[Records from a data source]
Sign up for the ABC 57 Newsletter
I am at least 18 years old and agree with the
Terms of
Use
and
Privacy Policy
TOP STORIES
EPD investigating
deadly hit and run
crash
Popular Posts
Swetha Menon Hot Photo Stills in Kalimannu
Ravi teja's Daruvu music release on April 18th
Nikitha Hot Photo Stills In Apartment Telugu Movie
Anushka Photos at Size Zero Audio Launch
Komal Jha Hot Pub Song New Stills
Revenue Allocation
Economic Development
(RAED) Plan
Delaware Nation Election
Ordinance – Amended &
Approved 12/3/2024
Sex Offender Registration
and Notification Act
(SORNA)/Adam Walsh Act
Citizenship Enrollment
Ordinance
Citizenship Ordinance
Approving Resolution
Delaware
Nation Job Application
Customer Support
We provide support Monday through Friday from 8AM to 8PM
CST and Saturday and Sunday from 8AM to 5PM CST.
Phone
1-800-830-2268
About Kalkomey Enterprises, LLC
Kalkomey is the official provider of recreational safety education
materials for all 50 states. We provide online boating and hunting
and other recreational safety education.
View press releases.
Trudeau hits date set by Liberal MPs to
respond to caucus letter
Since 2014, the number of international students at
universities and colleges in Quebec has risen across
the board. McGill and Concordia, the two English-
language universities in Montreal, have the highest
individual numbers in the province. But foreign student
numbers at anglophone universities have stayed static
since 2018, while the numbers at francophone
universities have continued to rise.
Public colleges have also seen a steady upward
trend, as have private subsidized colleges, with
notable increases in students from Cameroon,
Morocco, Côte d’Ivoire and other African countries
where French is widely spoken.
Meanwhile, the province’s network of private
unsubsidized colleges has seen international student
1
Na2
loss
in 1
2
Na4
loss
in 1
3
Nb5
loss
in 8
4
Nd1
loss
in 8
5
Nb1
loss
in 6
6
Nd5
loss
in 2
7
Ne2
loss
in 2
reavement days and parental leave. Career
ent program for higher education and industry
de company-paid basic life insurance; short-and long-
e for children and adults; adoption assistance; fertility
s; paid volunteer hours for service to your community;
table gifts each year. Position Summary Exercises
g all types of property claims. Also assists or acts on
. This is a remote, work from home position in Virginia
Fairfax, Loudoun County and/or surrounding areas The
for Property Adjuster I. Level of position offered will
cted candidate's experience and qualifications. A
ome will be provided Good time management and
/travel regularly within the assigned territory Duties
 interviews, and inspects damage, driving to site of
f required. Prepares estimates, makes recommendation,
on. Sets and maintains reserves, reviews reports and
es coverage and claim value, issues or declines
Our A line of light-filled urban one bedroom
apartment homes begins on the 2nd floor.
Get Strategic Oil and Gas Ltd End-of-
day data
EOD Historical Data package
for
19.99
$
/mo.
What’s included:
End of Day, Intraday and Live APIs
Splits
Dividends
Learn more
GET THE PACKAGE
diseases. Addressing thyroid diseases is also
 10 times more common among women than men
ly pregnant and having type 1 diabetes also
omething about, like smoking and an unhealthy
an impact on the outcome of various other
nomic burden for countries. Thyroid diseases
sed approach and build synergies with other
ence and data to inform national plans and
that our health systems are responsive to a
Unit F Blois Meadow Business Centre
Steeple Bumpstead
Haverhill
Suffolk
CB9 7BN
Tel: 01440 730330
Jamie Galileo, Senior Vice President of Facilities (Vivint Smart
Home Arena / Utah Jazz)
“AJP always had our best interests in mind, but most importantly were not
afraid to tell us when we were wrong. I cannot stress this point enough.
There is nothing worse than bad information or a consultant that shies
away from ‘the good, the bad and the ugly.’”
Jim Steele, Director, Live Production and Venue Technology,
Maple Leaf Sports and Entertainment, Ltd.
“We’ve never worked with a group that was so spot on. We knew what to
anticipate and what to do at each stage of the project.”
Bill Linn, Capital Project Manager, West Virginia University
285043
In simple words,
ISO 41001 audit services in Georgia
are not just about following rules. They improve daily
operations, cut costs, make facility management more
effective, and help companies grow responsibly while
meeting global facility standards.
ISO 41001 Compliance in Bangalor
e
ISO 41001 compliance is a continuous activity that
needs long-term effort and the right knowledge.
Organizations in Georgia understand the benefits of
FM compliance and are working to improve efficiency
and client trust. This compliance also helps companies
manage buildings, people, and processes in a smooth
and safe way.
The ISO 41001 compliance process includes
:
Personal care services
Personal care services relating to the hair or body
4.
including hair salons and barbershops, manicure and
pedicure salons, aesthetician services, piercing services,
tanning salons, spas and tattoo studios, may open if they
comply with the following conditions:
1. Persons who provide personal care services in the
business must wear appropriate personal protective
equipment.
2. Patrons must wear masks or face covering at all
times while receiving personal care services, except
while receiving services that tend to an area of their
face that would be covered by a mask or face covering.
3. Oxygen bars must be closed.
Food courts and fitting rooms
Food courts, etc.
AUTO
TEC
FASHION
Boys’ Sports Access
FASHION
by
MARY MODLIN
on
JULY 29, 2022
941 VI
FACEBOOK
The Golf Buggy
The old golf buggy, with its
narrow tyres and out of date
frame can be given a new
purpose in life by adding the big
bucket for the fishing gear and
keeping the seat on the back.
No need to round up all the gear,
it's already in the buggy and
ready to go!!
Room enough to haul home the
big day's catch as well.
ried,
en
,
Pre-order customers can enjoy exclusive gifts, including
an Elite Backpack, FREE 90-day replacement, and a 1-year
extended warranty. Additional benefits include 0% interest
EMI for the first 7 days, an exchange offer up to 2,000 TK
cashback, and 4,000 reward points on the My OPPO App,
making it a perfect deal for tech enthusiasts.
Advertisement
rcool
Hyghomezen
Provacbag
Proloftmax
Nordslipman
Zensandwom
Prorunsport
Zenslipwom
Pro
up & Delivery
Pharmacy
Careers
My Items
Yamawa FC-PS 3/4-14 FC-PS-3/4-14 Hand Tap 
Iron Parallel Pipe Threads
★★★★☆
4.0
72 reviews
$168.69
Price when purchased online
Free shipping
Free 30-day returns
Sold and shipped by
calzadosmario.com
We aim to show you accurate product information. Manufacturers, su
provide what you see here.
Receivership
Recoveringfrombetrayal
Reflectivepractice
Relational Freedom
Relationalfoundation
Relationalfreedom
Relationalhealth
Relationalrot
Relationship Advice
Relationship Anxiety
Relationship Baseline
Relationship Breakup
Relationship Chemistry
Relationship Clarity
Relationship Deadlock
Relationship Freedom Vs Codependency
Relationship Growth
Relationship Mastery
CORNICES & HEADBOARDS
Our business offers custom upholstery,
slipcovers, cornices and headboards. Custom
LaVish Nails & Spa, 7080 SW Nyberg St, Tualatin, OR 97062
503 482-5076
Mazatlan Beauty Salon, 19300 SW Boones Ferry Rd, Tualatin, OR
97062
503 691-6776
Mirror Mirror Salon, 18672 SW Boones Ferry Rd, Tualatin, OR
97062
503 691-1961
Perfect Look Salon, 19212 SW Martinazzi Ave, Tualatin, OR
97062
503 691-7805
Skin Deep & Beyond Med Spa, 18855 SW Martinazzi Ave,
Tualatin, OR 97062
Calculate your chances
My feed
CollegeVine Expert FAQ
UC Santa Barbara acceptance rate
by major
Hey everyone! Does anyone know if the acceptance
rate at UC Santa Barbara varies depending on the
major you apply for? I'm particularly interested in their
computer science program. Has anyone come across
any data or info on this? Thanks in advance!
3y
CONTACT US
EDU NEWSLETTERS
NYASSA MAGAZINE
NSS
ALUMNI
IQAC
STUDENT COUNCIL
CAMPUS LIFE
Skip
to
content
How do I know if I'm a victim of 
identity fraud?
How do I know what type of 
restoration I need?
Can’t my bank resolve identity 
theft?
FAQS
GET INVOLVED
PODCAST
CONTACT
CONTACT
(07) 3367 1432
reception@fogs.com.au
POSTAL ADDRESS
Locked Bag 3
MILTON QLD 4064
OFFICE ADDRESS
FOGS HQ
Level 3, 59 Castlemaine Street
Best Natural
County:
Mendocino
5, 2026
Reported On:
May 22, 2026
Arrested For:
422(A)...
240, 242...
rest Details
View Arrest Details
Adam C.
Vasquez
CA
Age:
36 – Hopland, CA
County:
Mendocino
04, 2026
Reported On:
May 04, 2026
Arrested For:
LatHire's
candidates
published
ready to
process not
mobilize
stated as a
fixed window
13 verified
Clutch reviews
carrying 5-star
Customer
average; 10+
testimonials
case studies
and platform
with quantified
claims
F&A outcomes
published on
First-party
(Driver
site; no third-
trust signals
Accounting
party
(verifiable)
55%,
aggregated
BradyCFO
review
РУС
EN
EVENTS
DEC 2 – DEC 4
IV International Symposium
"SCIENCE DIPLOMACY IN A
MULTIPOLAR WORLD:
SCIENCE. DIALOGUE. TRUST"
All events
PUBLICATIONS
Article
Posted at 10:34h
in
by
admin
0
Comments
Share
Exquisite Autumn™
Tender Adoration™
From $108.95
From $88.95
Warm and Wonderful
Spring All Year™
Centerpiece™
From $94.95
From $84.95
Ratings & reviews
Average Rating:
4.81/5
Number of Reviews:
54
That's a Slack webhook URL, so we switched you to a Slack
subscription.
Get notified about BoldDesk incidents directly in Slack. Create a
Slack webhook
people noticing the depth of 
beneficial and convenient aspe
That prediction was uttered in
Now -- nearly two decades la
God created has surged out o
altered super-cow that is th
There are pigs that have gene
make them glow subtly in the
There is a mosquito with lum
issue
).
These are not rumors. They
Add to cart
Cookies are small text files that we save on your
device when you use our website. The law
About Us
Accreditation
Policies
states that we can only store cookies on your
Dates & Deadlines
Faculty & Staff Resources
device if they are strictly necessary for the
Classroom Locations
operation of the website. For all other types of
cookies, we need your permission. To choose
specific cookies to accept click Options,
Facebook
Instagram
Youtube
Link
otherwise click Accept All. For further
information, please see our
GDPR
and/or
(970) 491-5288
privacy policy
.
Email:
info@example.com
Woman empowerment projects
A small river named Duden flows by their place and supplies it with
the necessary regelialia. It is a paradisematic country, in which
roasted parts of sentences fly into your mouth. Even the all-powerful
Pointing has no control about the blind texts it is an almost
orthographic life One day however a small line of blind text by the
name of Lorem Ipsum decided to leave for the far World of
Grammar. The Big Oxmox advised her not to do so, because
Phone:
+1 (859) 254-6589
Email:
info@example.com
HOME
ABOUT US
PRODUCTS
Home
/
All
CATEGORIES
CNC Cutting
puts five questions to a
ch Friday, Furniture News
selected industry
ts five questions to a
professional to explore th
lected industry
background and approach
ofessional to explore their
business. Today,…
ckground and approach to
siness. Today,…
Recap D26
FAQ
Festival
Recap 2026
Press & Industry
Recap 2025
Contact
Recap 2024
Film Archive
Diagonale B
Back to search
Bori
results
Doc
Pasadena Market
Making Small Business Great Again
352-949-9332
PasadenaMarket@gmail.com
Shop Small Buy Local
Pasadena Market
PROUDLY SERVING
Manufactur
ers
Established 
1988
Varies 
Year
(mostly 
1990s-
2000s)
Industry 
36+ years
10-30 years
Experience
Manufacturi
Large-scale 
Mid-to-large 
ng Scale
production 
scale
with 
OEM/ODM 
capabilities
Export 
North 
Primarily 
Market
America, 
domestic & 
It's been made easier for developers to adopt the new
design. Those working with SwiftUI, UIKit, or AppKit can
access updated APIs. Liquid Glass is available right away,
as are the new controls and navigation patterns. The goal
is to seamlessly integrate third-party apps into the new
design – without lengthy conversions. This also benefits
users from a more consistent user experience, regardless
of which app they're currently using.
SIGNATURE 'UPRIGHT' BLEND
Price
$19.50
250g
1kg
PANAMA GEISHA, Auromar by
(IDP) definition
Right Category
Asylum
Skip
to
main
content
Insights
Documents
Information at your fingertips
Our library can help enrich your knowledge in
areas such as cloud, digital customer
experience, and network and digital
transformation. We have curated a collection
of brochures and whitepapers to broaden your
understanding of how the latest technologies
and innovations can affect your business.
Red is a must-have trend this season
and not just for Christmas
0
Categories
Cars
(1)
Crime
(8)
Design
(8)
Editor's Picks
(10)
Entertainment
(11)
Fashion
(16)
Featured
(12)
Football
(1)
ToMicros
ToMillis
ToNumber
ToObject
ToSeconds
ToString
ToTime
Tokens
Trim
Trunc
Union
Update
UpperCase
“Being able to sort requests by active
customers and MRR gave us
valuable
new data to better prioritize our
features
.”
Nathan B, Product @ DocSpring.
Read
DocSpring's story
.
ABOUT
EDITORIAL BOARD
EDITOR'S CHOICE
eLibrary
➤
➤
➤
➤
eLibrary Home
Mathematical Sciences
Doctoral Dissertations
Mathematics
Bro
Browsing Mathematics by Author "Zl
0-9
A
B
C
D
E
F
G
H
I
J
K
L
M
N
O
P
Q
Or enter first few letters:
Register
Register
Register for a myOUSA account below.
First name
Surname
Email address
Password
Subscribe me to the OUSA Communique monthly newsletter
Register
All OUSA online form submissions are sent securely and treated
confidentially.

Problem » Every line above from the line with "table gifts each" to the line with "GET THE PACKAGE", inclusive, must be returned exactly; no other line belongs in the reply.

Expected answer »
table gifts each year. Position Summary Exercises
g all types of property claims. Also assists or acts on
. This is a remote, work from home position in Virginia
Fairfax, Loudoun County and/or surrounding areas The
for Property Adjuster I. Level of position offered will
cted candidate's experience and qualifications. A
ome will be provided Good time management and
/travel regularly within the assigned territory Duties
 interviews, and inspects damage, driving to site of
f required. Prepares estimates, makes recommendation,
on. Sets and maintains reserves, reviews reports and
es coverage and claim value, issues or declines
Our A line of light-filled urban one bedroom
apartment homes begins on the 2nd floor.
Get Strategic Oil and Gas Ltd End-of-
day data
EOD Historical Data package
for
19.99
$
/mo.
What’s included:
End of Day, Intraday and Live APIs
Splits
Dividends
Learn more
GET THE PACKAGE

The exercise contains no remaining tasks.